Табачник взбрыкнул, подобно самому настоящему боевому скакуну, но тут руки его подломились и он рухнул носом в ковер.

Флана стремительно нагнулась — живой ли?

Старый развратник дышал. Тяжело, с хрипами и присвистом, но дышал.

— С загнанными лошадьми знаешь, что делают? — проговорила она, хищно улыбаясь.

Корзьело ойкнул и вскочил. Довольно резво для его возраста.

— Прошу простить меня, госпожа!

— Простить? Ах, вот ты как заговорил? Уж не думаешь ли ты, что просьбы помогут тебе избежать справедливого наказания?

— Нет, госпожа…

— Что — «нет»?

— Не думаю, госпожа! Готов искупить вину…

— Ах, готов? Тогда долой штаны и на кровать!

Фра Корзьело поспешно повиновался.

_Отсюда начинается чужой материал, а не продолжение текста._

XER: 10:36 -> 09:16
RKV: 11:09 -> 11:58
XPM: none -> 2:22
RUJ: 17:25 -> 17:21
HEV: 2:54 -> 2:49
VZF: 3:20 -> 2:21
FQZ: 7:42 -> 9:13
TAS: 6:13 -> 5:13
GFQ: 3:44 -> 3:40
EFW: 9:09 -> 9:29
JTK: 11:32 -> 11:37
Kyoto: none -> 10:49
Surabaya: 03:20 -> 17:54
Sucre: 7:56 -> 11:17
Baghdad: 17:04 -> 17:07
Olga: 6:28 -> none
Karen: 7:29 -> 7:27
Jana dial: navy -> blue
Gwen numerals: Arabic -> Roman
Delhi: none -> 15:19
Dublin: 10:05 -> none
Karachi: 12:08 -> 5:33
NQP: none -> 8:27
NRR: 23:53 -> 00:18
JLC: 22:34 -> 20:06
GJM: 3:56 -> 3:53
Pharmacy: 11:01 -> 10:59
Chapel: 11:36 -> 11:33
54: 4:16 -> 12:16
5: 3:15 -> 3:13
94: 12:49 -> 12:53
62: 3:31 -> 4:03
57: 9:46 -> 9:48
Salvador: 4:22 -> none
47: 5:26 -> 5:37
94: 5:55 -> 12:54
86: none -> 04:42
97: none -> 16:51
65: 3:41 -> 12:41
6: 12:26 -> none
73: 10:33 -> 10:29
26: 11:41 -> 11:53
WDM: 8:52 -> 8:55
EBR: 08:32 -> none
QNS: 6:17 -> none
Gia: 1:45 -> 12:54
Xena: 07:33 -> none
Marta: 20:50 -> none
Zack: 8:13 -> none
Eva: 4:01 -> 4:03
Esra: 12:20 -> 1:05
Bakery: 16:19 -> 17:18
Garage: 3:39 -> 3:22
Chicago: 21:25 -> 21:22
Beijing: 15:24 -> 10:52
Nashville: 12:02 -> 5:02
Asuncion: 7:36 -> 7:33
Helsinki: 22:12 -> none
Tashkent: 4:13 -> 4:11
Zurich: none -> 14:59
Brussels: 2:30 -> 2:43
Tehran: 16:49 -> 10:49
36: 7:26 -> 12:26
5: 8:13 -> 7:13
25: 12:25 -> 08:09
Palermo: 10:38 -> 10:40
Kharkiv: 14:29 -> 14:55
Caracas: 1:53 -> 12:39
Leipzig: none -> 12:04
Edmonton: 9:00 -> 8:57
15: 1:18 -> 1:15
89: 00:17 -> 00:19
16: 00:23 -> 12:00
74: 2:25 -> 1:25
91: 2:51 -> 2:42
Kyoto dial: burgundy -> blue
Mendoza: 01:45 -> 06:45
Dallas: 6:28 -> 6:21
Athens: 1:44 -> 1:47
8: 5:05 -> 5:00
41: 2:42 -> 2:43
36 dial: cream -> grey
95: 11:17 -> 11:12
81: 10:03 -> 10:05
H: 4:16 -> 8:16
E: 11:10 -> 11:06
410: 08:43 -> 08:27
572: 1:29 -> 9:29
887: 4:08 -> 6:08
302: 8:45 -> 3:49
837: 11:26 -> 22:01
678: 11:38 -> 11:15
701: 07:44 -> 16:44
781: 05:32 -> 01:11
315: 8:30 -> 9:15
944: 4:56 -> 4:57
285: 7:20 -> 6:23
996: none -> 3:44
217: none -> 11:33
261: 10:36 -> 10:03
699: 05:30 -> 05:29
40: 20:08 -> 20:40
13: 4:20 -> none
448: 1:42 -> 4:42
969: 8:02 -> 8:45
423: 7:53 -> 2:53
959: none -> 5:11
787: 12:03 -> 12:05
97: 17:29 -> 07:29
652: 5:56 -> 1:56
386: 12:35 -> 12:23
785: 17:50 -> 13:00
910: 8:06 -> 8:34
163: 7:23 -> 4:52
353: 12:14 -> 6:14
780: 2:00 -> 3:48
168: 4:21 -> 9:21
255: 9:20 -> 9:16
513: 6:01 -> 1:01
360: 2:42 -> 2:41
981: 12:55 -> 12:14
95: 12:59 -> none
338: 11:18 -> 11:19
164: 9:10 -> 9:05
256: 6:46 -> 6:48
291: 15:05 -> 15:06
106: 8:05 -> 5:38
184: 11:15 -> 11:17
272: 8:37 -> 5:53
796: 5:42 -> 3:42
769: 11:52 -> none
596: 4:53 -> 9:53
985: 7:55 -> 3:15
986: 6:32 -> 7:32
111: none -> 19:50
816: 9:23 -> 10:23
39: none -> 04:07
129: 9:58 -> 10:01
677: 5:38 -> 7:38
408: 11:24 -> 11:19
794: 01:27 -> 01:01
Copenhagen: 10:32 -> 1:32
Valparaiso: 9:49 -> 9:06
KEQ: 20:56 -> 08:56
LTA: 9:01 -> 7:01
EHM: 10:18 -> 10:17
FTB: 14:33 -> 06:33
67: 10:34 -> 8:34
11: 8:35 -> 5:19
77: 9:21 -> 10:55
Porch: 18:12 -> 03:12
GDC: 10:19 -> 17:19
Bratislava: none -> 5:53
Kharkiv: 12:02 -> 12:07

Трясущимися руками сбросил панталоны и лег ничком на широкое ложе.

Плеть ударила по дряблым ягодицам. Раз, другой, третий…

Ремни скользили, не причиняя особого вреда. Оставляли красные полоски и только.

Табачник корчился и постанывал.

— Грязное животное! Ты дорого заплатишь! — приговаривала Флана.

«Не меньше пяти полновесных золотых монет, — думала она при этом. — Сколько же фрита Эстелла отдаст мне? Две или одну?»

— Ну что, довольно с тебя, раб? — прошипела «госпожа» прямо в заросшее седыми волосами ухо лавочника.

— О да, госпожа! — Корзьело перевернулся на спину.

— Почему-то мне кажется, что стоит продолжить… — задумчиво проговорила Флана. Тот, первый, возбудился после порки гораздо больше. Даже удивительно как-то…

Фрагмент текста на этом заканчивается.